Return an empty detections array when nothing is flagged. A malformed 200 response is treated as an empty result even in CLOSED mode — the HTTP call succeeded, so it is not a transport failure; add schema tests on your plugin side if this matters.

Plugins do not choose their own enforcement action. The action applied when a detection fires is the tenant's configured guardrail action (BLOCK / FLAG / LOG), not something the plugin returns. If you need a single plugin to block while other plugins only log, split the traffic across two tenants with different guardrail.action metadata.

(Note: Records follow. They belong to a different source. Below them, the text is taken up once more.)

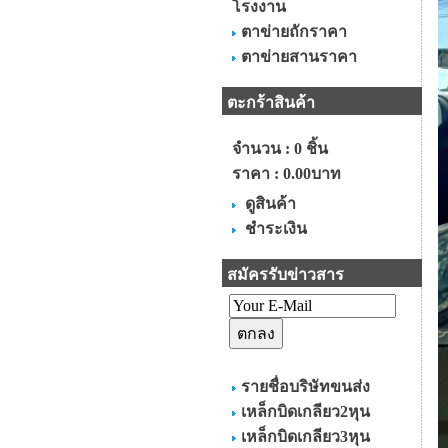
โรงงาน
ตาข่ายถักราคา
ตาข่ายสานราคา
ตะกร้าสินค้า
จำนวน : 0 ชิ้น
ราคา :
0.00บาท
ดูสินค้า
ชำระเงิน
สมัครรับข่าวสาร
รายชื่อบริษัทขนส่ง
เหล็กบิดเกลียว2หุน
เหล็กบิดเกลียว3หุน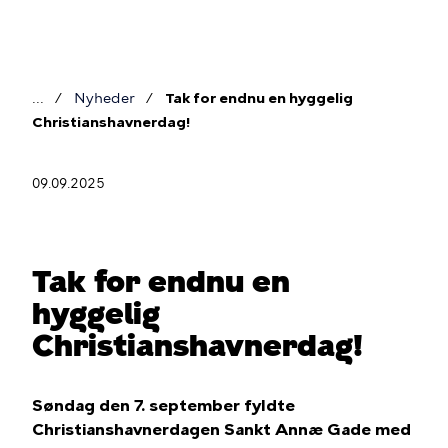
Gå
til
hovedindhold
Nyheder
Tak for endnu en hyggelig
Brødkrumme
Christianshavnerdag!
09.09.2025
Tak for endnu en
hyggelig
Christianshavnerdag!
Søndag den 7. september fyldte
Christianshavnerdagen Sankt Annæ Gade med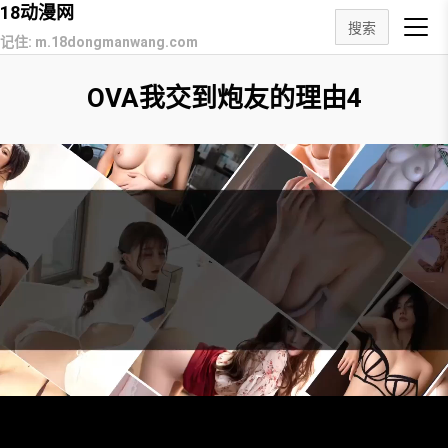
18动漫网
搜索
记住: m.18dongmanwang.com
OVA我交到炮友的理由4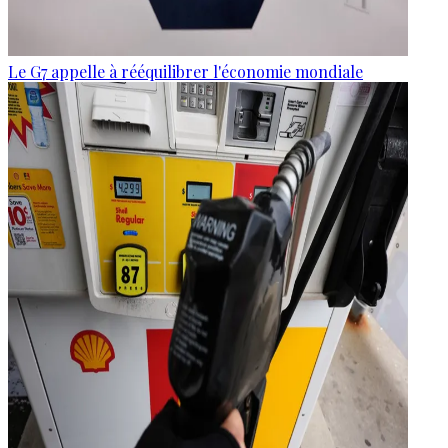
Le G7 appelle à rééquilibrer l'économie mondiale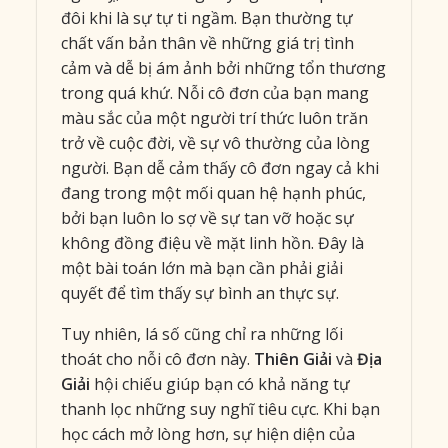
đôi khi là sự tự ti ngầm. Bạn thường tự
chất vấn bản thân về những giá trị tình
cảm và dễ bị ám ảnh bởi những tổn thương
trong quá khứ. Nỗi cô đơn của bạn mang
màu sắc của một người trí thức luôn trăn
trở về cuộc đời, về sự vô thường của lòng
người. Bạn dễ cảm thấy cô đơn ngay cả khi
đang trong một mối quan hệ hạnh phúc,
bởi bạn luôn lo sợ về sự tan vỡ hoặc sự
không đồng điệu về mặt linh hồn. Đây là
một bài toán lớn mà bạn cần phải giải
quyết để tìm thấy sự bình an thực sự.
Tuy nhiên, lá số cũng chỉ ra những lối
thoát cho nỗi cô đơn này.
Thiên Giải
và
Địa
Giải
hội chiếu giúp bạn có khả năng tự
thanh lọc những suy nghĩ tiêu cực. Khi bạn
học cách mở lòng hơn, sự hiện diện của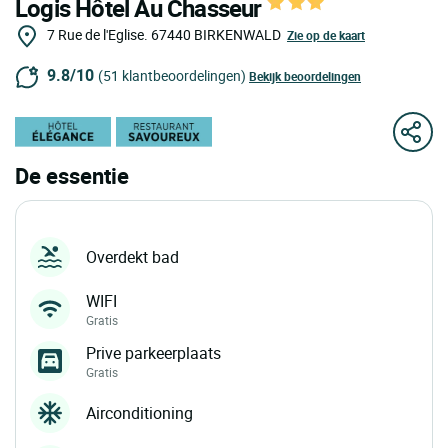
Logis Hôtel Au Chasseur
7 Rue de l'Eglise.
67440
BIRKENWALD
Zie op de kaart
9.8/10
(51 klantbeoordelingen)
Bekijk beoordelingen
De essentie
Overdekt bad
WIFI
Gratis
Prive parkeerplaats
Gratis
Airconditioning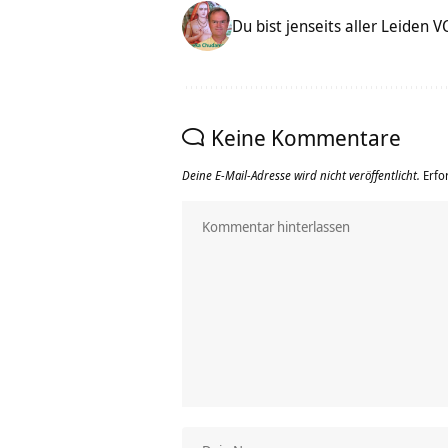
Du bist jenseits aller Leiden 
Keine Kommentare
Deine E-Mail-Adresse wird nicht veröffentlicht.
Erfo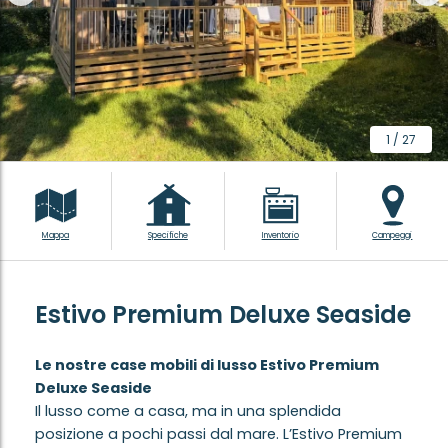
1
/
27
Mappa
Specifiche
Inventorio
Campeggi
Estivo Premium Deluxe Seaside
Le nostre case mobili di lusso Estivo Premium
Deluxe Seaside
Il lusso come a casa, ma in una splendida
posizione a pochi passi dal mare. L’Estivo Premium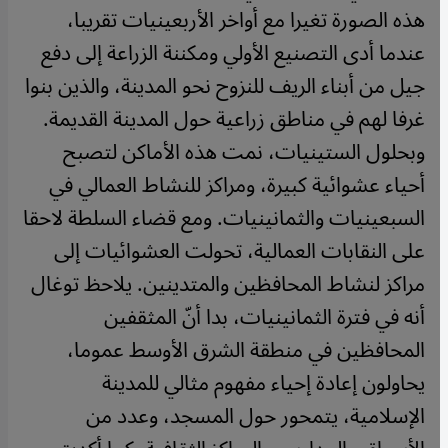
هذه الصورة تغيرا مع أواخر الأربعينيات تقريبا،
عندما أدى التصنيع الأولي ومكننة الزراعة إلى دفع
جيل من أبناء الريف للنزوح نحو المدينة، والذين بنوا
غرفا لهم في مناطق زراعية حول المدينة القديمة.
وبحلول الستينيات، نمت هذه الأماكن لتصبح
أحياء عشوائية كبيرة، ومراكز للنشاط العمالي في
السبعينيات والثمانينيات. ومع قضاء السلطة لاحقا
على النقابات العمالية، تحولت العشوائيات إلى
مراكز لنشاط المحافظين والمتدينين. يلاحظ توغال
أنه في فترة الثمانينيات، بدا أنّ المثقفين
المحافظين في منطقة الشرق الأوسط عموما،
يحاولون إعادة إحياء مفهوم مثالي للمدينة
الإسلامية، يتمحور حول المسجد، وعدد من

Per-tenant plugin overrides

Tenants can enable, disable, or pass config to individual plugins by setting the guardrail.plugins key in tenant metadata:

{
"guardrail.plugins": {
"internal-jailbreak-classifier": { "enabled": true, "strict": true },
"legal-policy-check": { "enabled": false }
}
}

Any extra keys under a plugin entry are forwarded to the plugin under the config field in the request body.

Metrics

  • gateway_plugin_guardrail_total — Counter, labels: plugin (name), category, action

Error code

  • guardrail_plugin_error — raised only when fail_mode: CLOSED and the plugin is unavailable or returns a non-200. Surfaces as HTTP 500 with type: guardrail_plugin_error.